Woman with Signos wearable and app
Source: Signos
The Food and Drug Administration approved the first-ever glucose monitoring system specifically for weight management from the startup Signos, the corporate said Wednesday, establishing a brand new option for Americans to administer their weight.Â
Current treatment options for managing weight – popular drugs like GLP-1s and surgical interventions – are typically limited to patients with obesity or a certain BMI. Obesity drugs equivalent to Novo Nordisk‘s Wegovy and Eli Lilly‘s Zepbound will also be difficult to access attributable to their high costs, limited U.S. insurance coverage and constrained supply.
But now, any patient should buy a Signos membership to access its system. It uses an AI platform and an off-the-shelf continuous glucose monitor, or CGM, from Dexcom to supply personalized, real-time data and lifestyle recommendations for weight management.Â
“There may be now an answer that everyone can use to assistance on the load loss journey, and also you do not have to be a certain variety of kilos to make use of it. It’s available for the typical American who needs it,” said Sharam Fouladgar-Mercer, Signos’ co-founder and CEO, in an interview on Tuesday ahead of the approval. “The typical person might need five kilos to lose, or others might need 100 kilos to lose. We’re here to assist them at any point in that journey.”
The obesity epidemic costs the U.S. health-care system greater than $170 billion a 12 months, in keeping with Centers for Disease Control and Prevention data. Almost 74% of Americans are chubby or obese, government data says. Signos hopes it might make a “real big dent in that curve for the betterment of lots of us,” Fouladgar-Mercer said.Â
Customers who join for Signos can select a three-month or six-month plan, which currently costs $139 and $129, respectively. The corporate will ship out all the CGMs a patient needs for the variety of months within the plan they select. Â
Insurers currently don’t cover the system for weight management, however the plans are a fraction of the roughly $1,000 monthly price of GLP-1s within the U.S. Signos is working with medical health insurance corporations and employers to get coverage for the system, the corporate said in a press release to CNBC. Signos said it expects “this to evolve quickly as interest for tackling weight continued to expand.”

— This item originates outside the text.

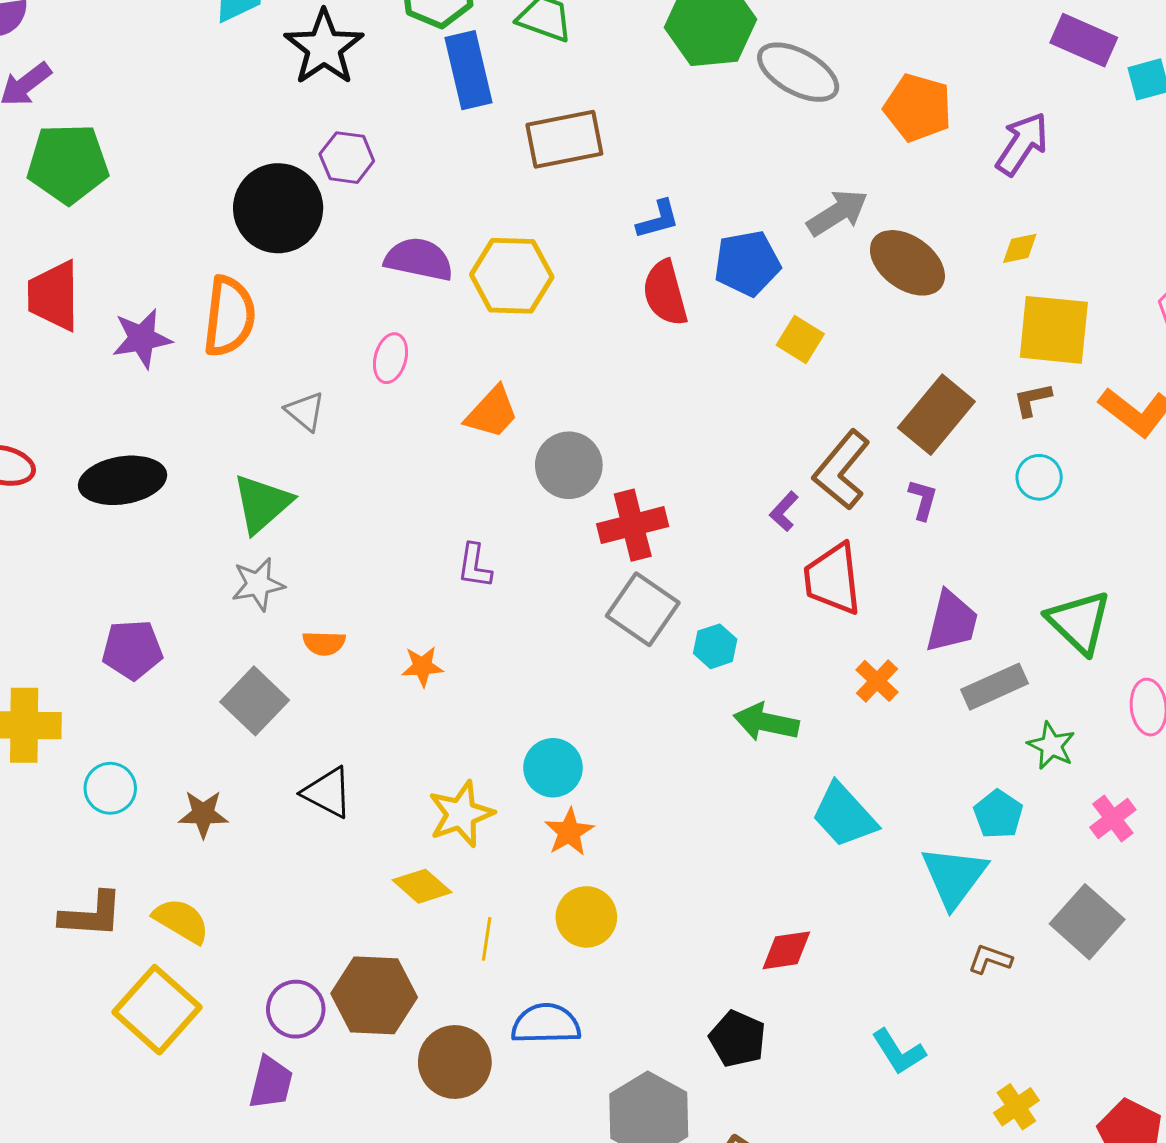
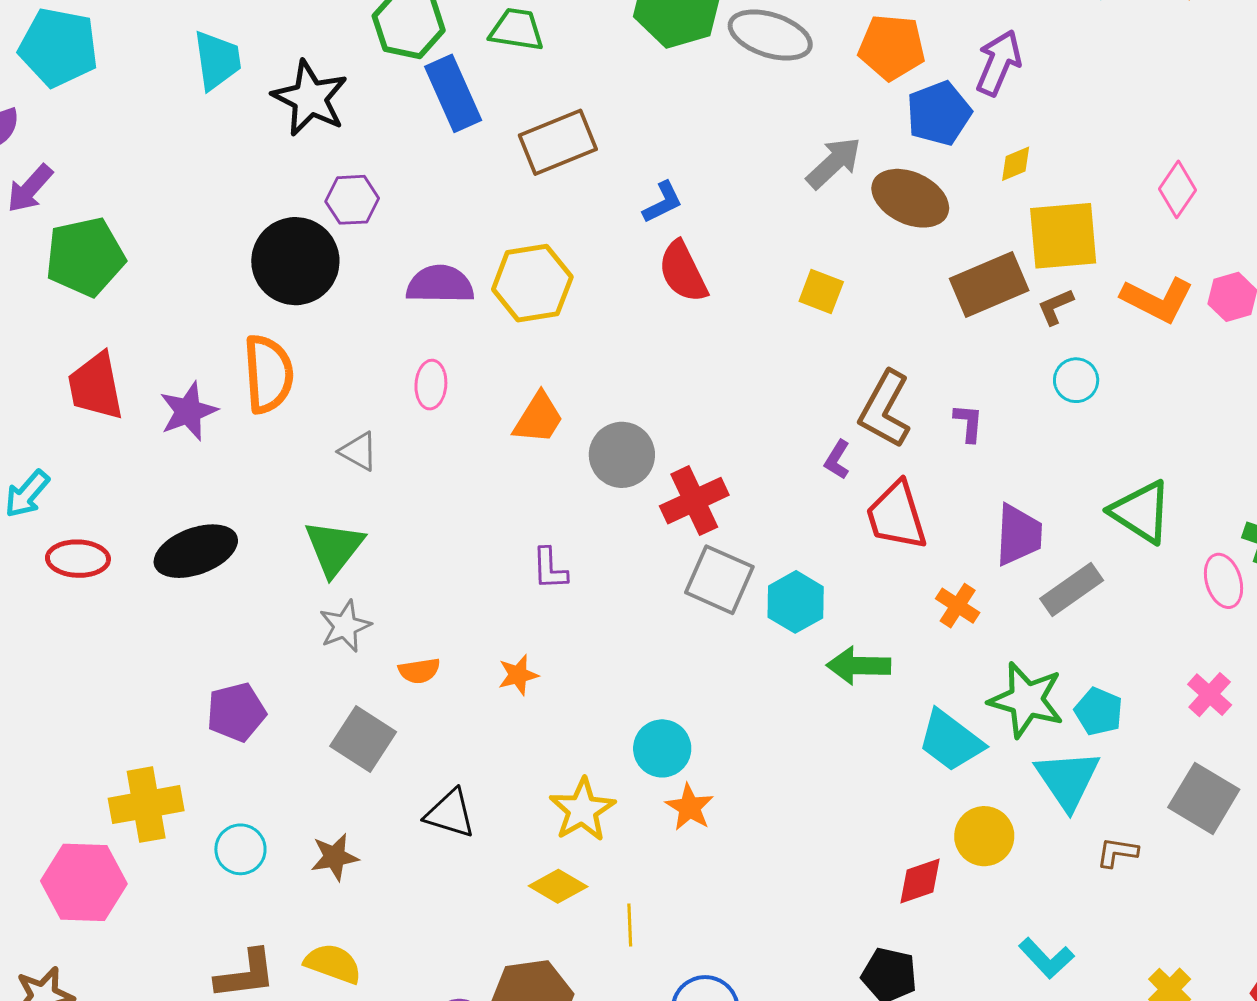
blue pentagon: (747, 263) -> (939, 113), moved
brown rectangle: (936, 415) -> (989, 285), moved, turned 38
cyan hexagon: (715, 646) -> (796, 602), size x1.4
green star: (1051, 746) -> (1026, 700), moved, size x1.6
yellow circle: (586, 917) -> (984, 836), moved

The Signos system will be used together with GLP-1s or bariatric surgery, said Fouladgar-Mercer. He said patients also can use the system after getting off a GLP-1 to take care of their weight
CGMs are small sensors worn on the upper arm that track glucose levels, mainly for individuals with diabetes. That data is wirelessly sent to Signos’ app, which also allows patients to log their food intake and exercise levels, amongst other information that the AI platform uses to make recommendations.Â
Other than helping people manage their weight, the system goals to assist users understand how their bodies reply to specific foods and exercise patterns and make the best behavioral changes to administer and maintain their weight in the long run.Â
Signos didn’t share what number of patients are currently using its glucose monitoring system, but Fouladgar-Mercer said tens of hundreds of individuals have already tried it over time. He said Signos has scaled up its CGM inventory and software capability to “handle a reasonably massive scale” following the approval.